FDR educated citizens that their survivability and the survivability of the nation were bound as one; that each American was responsible for the welfare of all Americans, and that their government had a sacred duty to act to mediate this shared responsibility and trust.

It Really Does Work!

Despite the Bush people's claims to the contrary, Social Security has worked remarkably well. Overall, it has collected more than $4.5 trillion and paid out over the years more than $4 trillion, which means it should have a surplus, even now. This is even more astounding considering that, in general, Social Security pays out far more money to a beneficiary than the beneficiary and his or her employers contribute, as well as since 1950, paying Cost of Living Adjustments based on calculations of the impact of inflation.
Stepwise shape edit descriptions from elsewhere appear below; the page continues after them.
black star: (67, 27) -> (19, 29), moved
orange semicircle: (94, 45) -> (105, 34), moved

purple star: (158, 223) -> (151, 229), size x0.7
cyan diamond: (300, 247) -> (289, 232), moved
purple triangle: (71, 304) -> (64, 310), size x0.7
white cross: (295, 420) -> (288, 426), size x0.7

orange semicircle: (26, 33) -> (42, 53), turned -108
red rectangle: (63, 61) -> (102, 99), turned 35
This has been accomplished through the tweaking of the tax rate, raising it when necessary.

As various studies have pointed out, Bush is lying when he says that the system won't be able to cover its payouts in the middle of the next decade. But there is a problem, coming some years down the line, perhaps 35 to 50 or more years from now, if there are no changes made during that time.

That problem is caused by a number of factors, none of which is corrected by the Bush looting scheme. First, and most important, the post industrial paradigm shift, which has brought the world economy and financial system to the brink of total collapse, has created a much larger number of so-called "self-employed" workers—workers whose employers are not required to make contributions. This has reduced the total contribution for such jobs by 50%. In addition, the growth of the "underground economy," where no contributions are made by anyone, has also reduced current income streams. Further, we have had the "raiding" of the Trust Fund, starting in the 1980s, by several Administrations of both parties, reducing the available surplus. Although there is a promise to pay such funds back, it remains unclear both how and when this might take place.
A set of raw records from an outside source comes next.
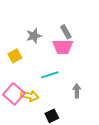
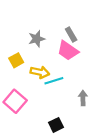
pink trapezoid: (63, 47) -> (68, 51), turned 35
yellow arrow: (30, 96) -> (40, 72), moved

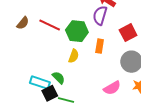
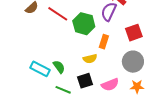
yellow semicircle: (74, 56) -> (90, 59), moved, turned 48
black square: (50, 93) -> (85, 81), moved

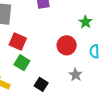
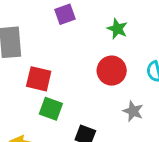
green star: (85, 22) -> (117, 29), moved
Meanwhile, the U.S. population is rising faster than in the recent past, shattering some estimates about the numbers of people to be covered in the future.

In the past, projected fund shortages could be "fixed" relatively easily by adjusting the tax rate higher. Even today, its tax rate (6.2%) is lower than rates in the 1970s. However, merely tweaking the tax rate would not be sufficient to guarantee the program far down the line, given the structural problems created by the above cited post-industrial shift. Instead, those problems must be addressed as the world's leading physical economist Lyndon LaRouche has proposed—with a thorough reversal of the post-industrial program and a return to the principles embodied in FDR's New Deal.

Above all, we must defeat the Bush assault on those principles through his privatization scheme. FDR had warned that some people might try to "monkey" with these funds. For that reason he demanded that they must remain under the full control of the Federal government." In his Message to Congress, Jan. 17, 1935, Roosevelt warned, "... [S]ound financial management of the funds and the reserves, and the protection of the credit structure of the nation should be assured by retaining federal control over all funds through the trustees in the Treasury of the United States." According to his Labor Secretary, Francis Perkins, FDR feared that, Wall Street "Tories," seeing the growing size of the fund, would find a way to insert themselves into the process, to loot it.

It were well that we heed Roosevelt's wise counsel.